Following the unusable door that detached from Alaska Airlines aircraft mid-flight, Boeing has announced that additional quality checks will be conducted on its 737 Max models.

The American aircraft manufacturer said that a third party would be enlisted to evaluate its manufacturing procedures.

It will also examine the work of the company that installs and distributes the accident-related parts.

The US regulator prolonged the grounding of 737 Max aircraft with comparable fuselage panels last week.

Along with announcing that it would audit the aircraft’s manufacturing process, the Federal Aviation Administration (FAA) stated that it thought the 737 Max 9 jet had “significant problems” in addition to “other manufacturing problems.”

President and CEO of Boeing Commercial Aircraft, Stan Deal, stated the corporation was “not where we need to be” when he announced the most recent actions.

Mr. Deal stated that Boeing had been collaborating with the five impacted airlines to “bolster quality assurance and controls” in the 737 production process since the jets were grounded.

The manufacturer of the aircraft is also sending out a team to inspect the work being done by Spirit AeroSystems, the business that installs and supplies the parts implicated in the incident.

“We are planning additional inspections throughout the build process at Boeing and at Spirit,” added Deal.

“These checks will provide one more layer of scrutiny on top of the thousands of inspections performed today across each 737 airplane.”

Following the blowout on the Alaska Airlines aircraft from Portland, Oregon to California, which necessitated an emergency landing but did not cause any major injuries, scrutiny of Boeing has increased.
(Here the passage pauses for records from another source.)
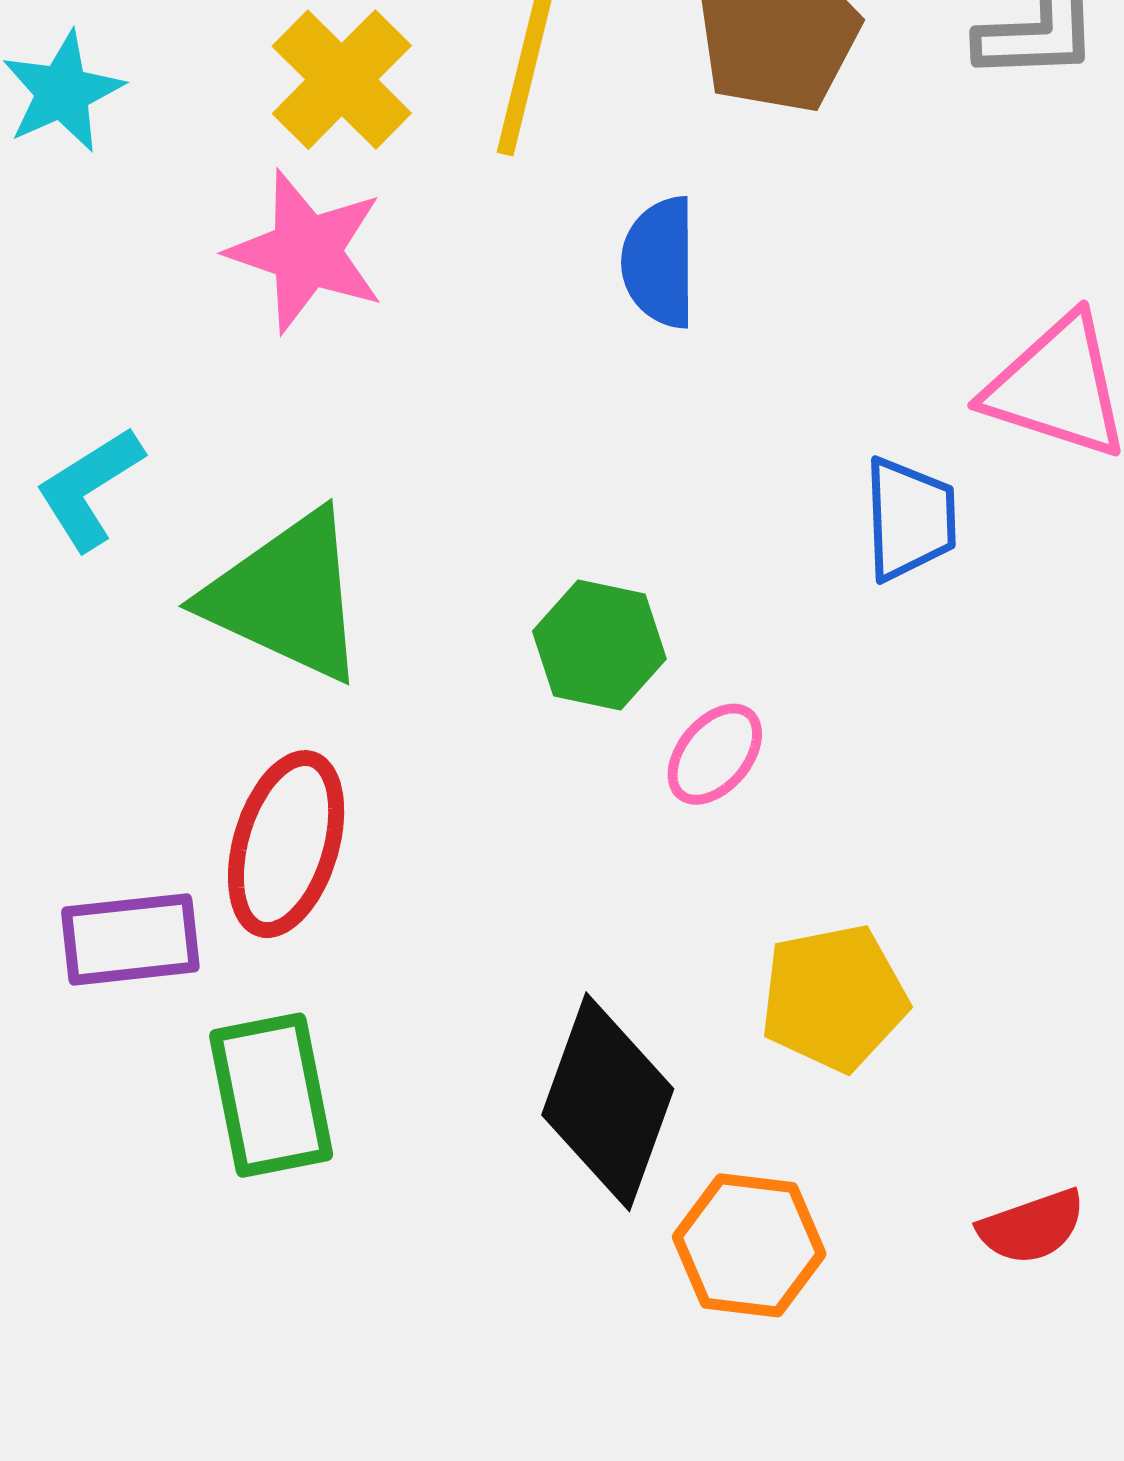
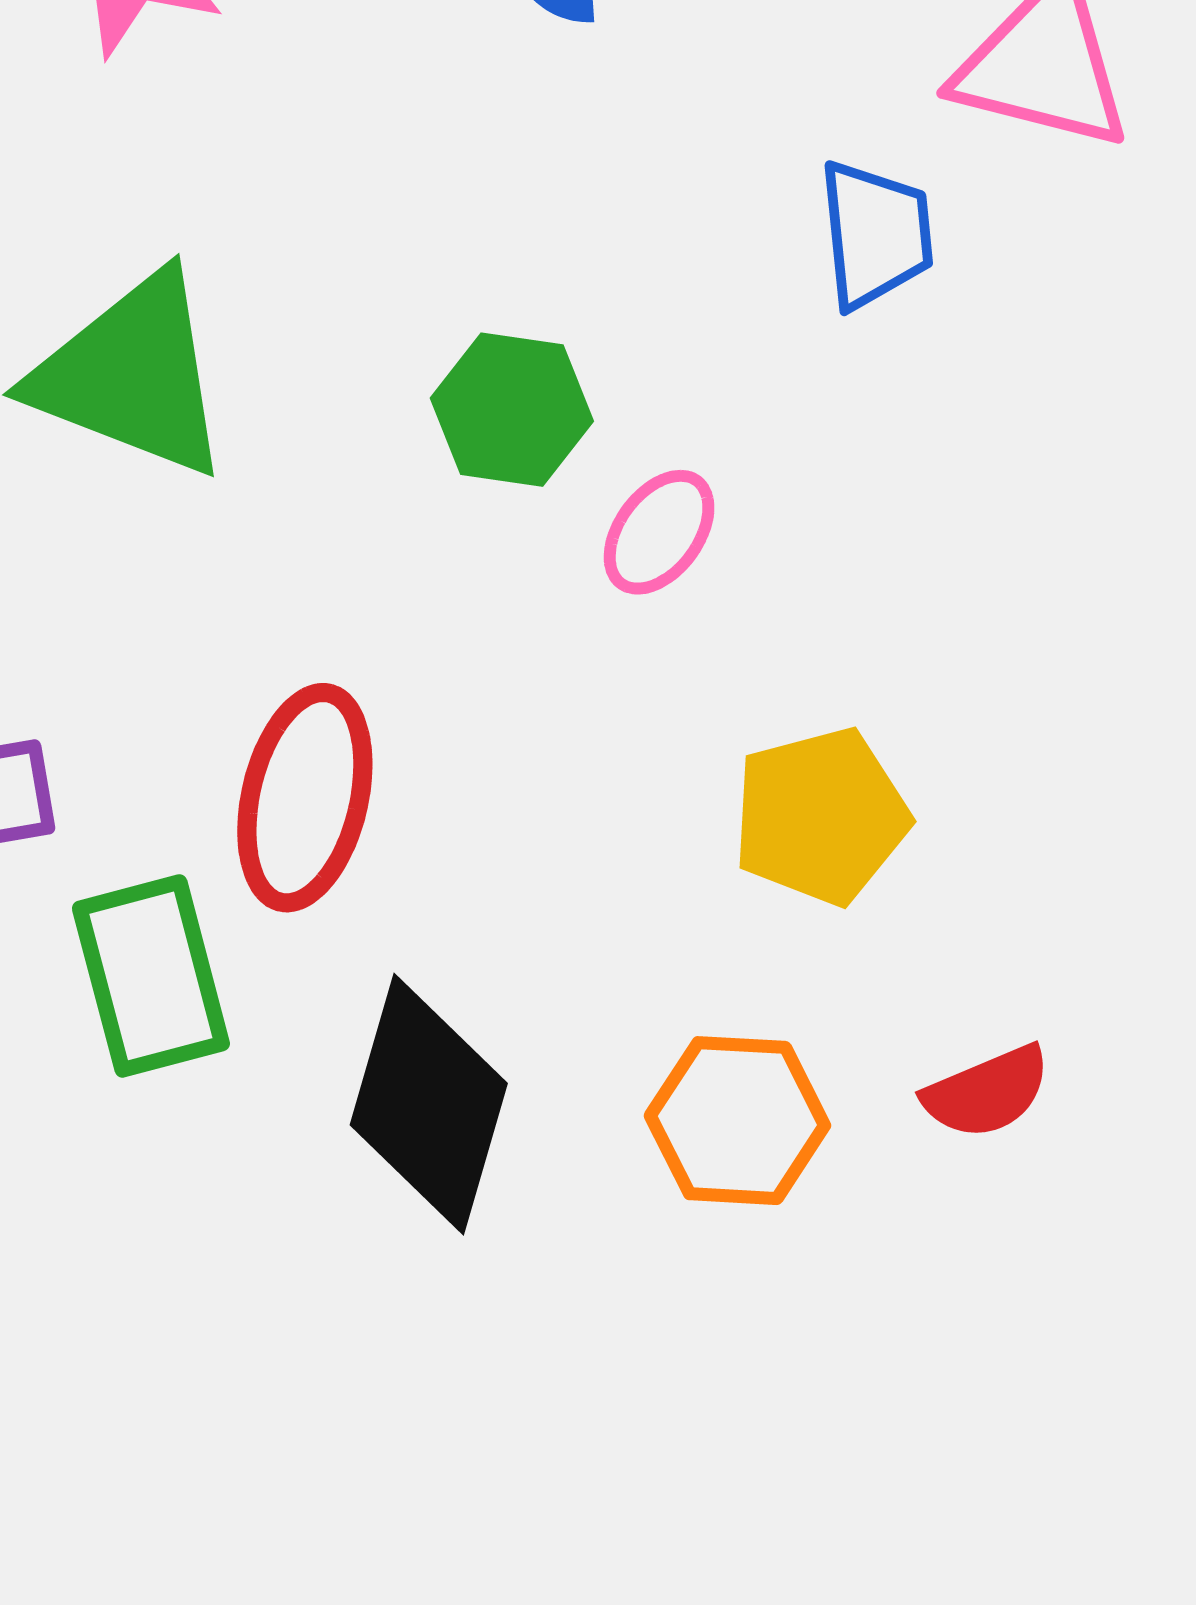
red ellipse: (286, 844) -> (305, 798), moved
black diamond: (608, 1102) -> (429, 1104), moved
red semicircle: (1032, 1227) -> (987, 1092), moved

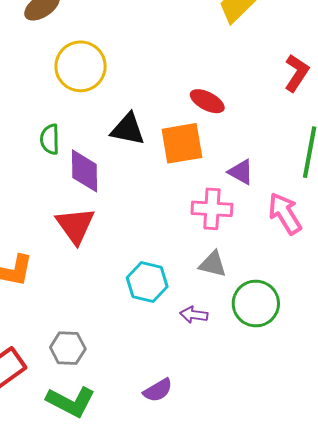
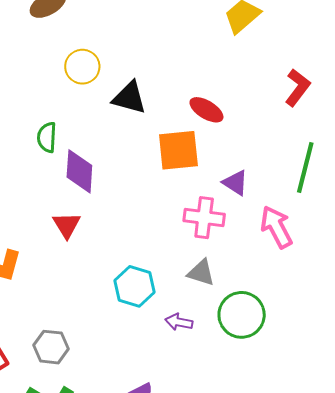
yellow circle: (81, 66) -> (82, 67), size x0.7
black triangle: (128, 129) -> (129, 98), moved
red triangle: (75, 225) -> (67, 225), size x0.7

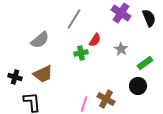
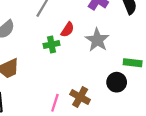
gray star: (121, 49) -> (97, 40), size x1.5
green rectangle: (145, 63) -> (133, 63), moved, turned 42

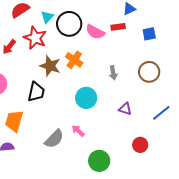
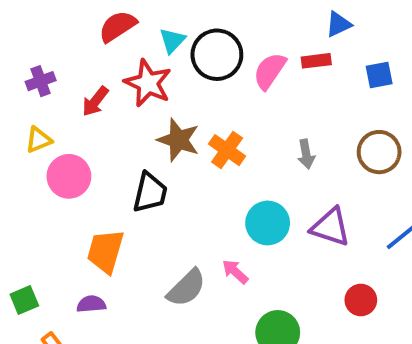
pink semicircle: (95, 32) -> (270, 71), turned 96
orange cross: (74, 60) -> (227, 150), moved
cyan circle: (86, 98) -> (268, 223), moved
purple triangle: (125, 109) -> (330, 227), size x1.5

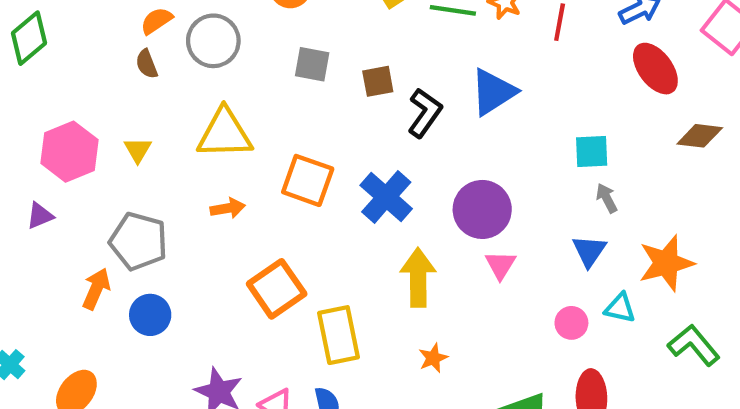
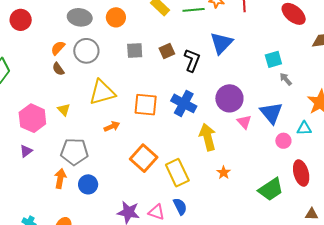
blue triangle: (589, 251) -> (271, 113), moved, size x1.4

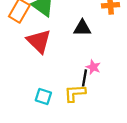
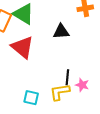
pink star: (93, 67) -> (82, 85), moved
The US aerospace company has been fighting to regain faith after crashes in 2018 and 2019 involving a different plane in the 737 Max group killed 346 people.

After it was discovered that a portion of the flight control system’s poor design contributed to those crashes, regulators grounded the company’s well-known 737 Max aircraft worldwide for more than 18 months. The FAA was also criticized for its lax oversight.